» **What the task asks**: Return the entries verbatim and drop every picture.
»»
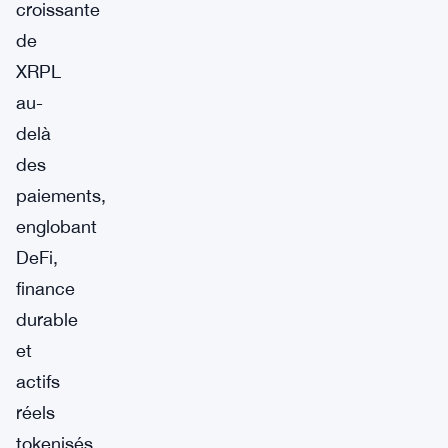
croissante
de
XRPL
au-
delà
des
paiements,
englobant
DeFi,
finance
durable
et
actifs
réels
tokenisés.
««
» **Exercise answer**:
croissante
de
XRPL
au-
delà
des
paiements,
englobant
DeFi,
finance
durable
et
actifs
réels
tokenisés.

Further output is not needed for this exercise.